MATERIAL SHOWN

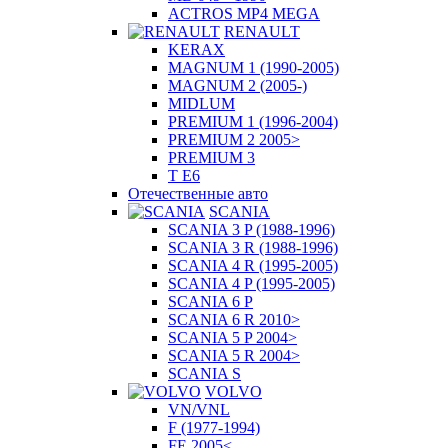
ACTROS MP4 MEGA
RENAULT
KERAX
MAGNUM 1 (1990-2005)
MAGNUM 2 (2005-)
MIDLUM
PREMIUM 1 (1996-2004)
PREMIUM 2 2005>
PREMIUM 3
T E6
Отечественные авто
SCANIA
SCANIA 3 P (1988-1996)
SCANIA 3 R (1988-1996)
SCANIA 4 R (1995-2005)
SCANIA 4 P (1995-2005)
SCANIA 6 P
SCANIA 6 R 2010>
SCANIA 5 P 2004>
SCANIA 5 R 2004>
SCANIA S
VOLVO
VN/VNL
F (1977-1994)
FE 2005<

* * *

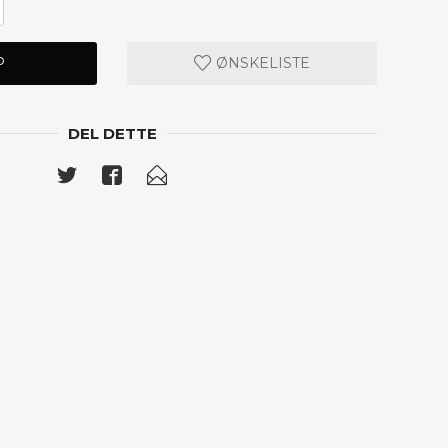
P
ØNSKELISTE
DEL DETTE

EXERCISE AIM
Take each line in the listing that has the word "PREMIUM" and copy it.

RESULT OF THIS EXERCISE
PREMIUM 1 (1996-2004)
PREMIUM 2 2005>
PREMIUM 3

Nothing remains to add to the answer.